Вообще-то такого участка полковник не желал. Когда летел сюда, обещали, что команде выделят стационарное помещение в сорок второй дивизии, две комнаты в нормальном общежитии и кормить будут в офицерской столовой. Но, как всегда, обманули. В армии вообще любят обманывать: это такое наше военное хобби.
Участок выглядел брошенным. Обещанные новые палатки отсутствовали. Два обшарпанно-щелястых жилых модуля – небольшие сборно-щитовые домишки на две комнаты; распахнутый настежь пустой кунг от кашээмки; крохотный шиферный навес для дизеля, покосившийся шиферный же сортир; ржавая бочка на трёх ногах – типа, душ; турник и полуобвалившаяся узкая траншея, заканчивавшаяся слабым подобием блиндажа.
Справа от ворот торчало транспортное средство: старенький «66-й» с лысыми покрышками и рваным тентом, в кузове которого угадывались какие-то ящики. Под распахнутым задним боротом, на земле, валялась незачехленная телескопическая антенна.

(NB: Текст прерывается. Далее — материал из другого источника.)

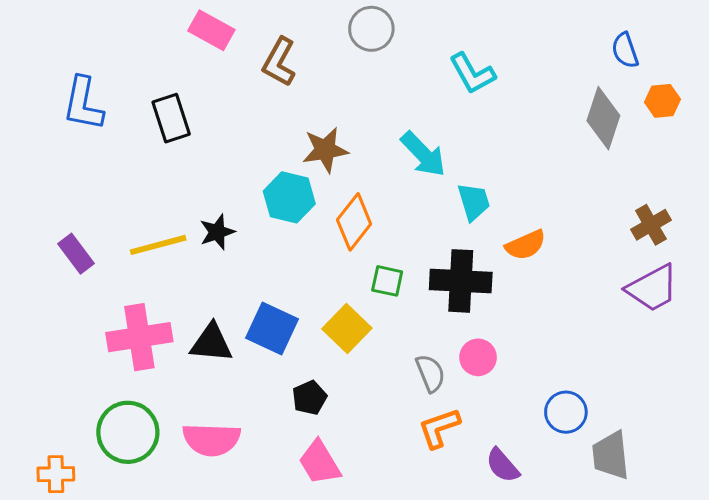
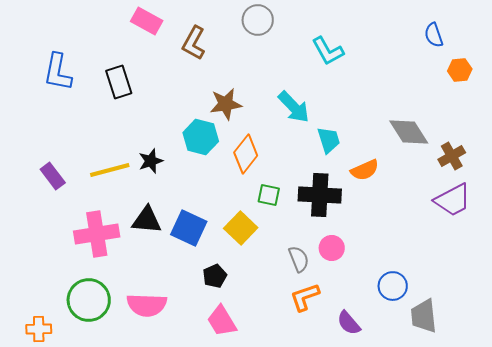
gray diamond: (603, 118) -> (409, 132), moved, turned -51
black triangle: (211, 343) -> (147, 220), moved

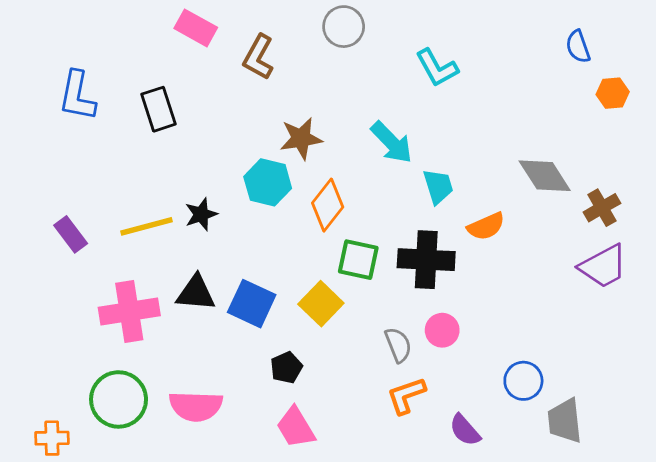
green square: (269, 195) -> (358, 260), size x1.4

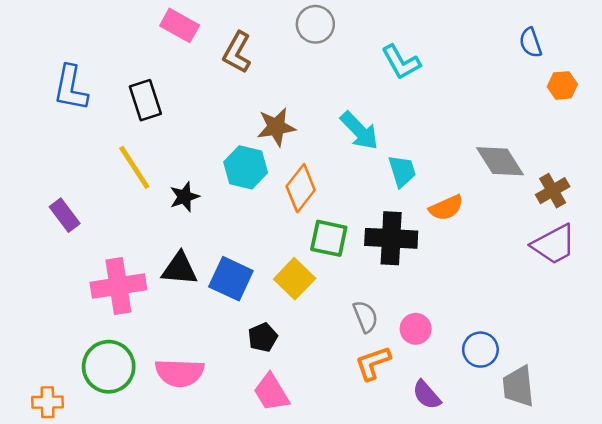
yellow line: (147, 226) -> (134, 167), moved, turned 72
pink circle: (442, 330) -> (416, 329), moved

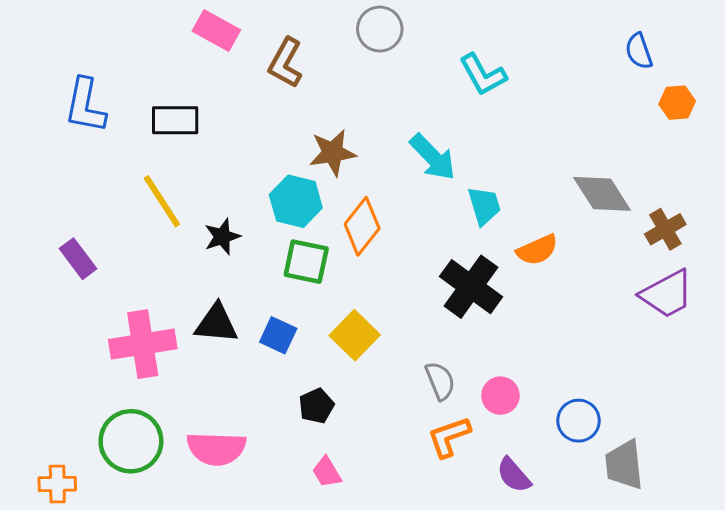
black rectangle: (145, 100) -> (175, 120), turned -72
green square: (329, 238) -> (306, 262), moved
black cross: (391, 238) -> (471, 287), turned 33
blue square: (231, 279) -> (278, 335), size x0.7
pink trapezoid: (271, 392) -> (327, 472), size x0.7

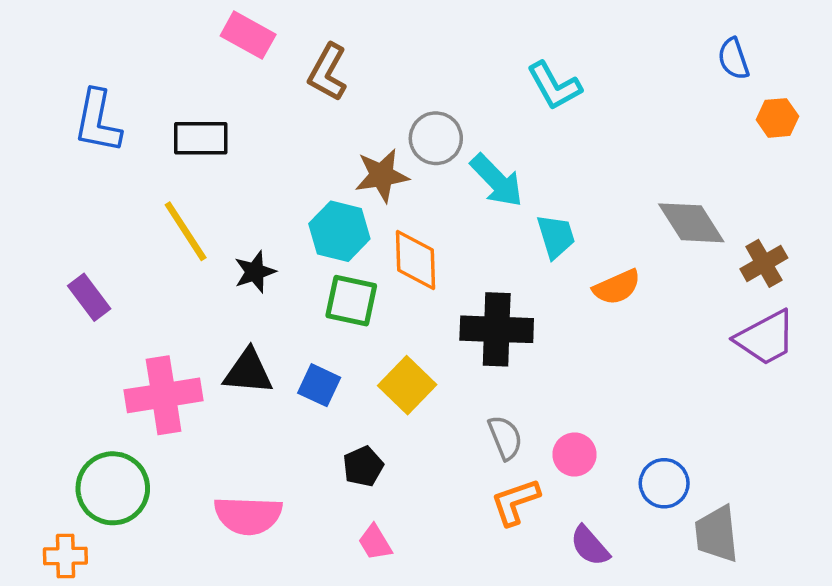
gray circle: (380, 29) -> (436, 138), moved
orange diamond: (362, 226) -> (416, 260), turned -40
black cross: (471, 287) -> (497, 329), moved, turned -34
green circle: (131, 441) -> (113, 488), moved

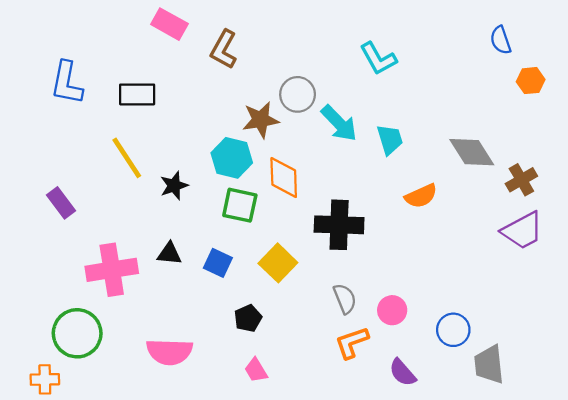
cyan trapezoid: (556, 236) -> (390, 139), moved
black triangle: (248, 372) -> (169, 254), size x0.7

А ещё тут, рядышком, таилась здоровенная «неудобь» – бывалый взгляд сразу же выхватил её наличие из окружающей обстановки. «Неудобь» была представлена батареей саушек[25], окопавшихся в тридцати метрах от места дислокации команды. Кто не в курсе, сообщаю: батареи при штабе объединённой группировки в профилактическом режиме работают исключительно по ночам, когда людям положено спать. И, если вы находитесь в радиусе трёхсот метров от этого безобразия, возникает устойчивое ощущение, что вас накрыли огромным колоколом, по которому банда кузнецов-хулиганов со всей дури лупит своими неподъёмными кувалдами.
Сейчас саушки молчали и выглядели вполне мирно. Но полковник контрразведки – человек донельзя бывалый, этим обстоятельством вовсе не утешился, а, напротив, непроизвольно скривил жуткую гримасу. Тридцать метров от батареи – это, я вам скажу…
– Ничего, перебьёмся. – Иванов гримасу уничтожил, окинул унылым взором свои владения и насильственно подпустил в тон порцию казённого оптимизма. – Главное не в этом. Главное – люди!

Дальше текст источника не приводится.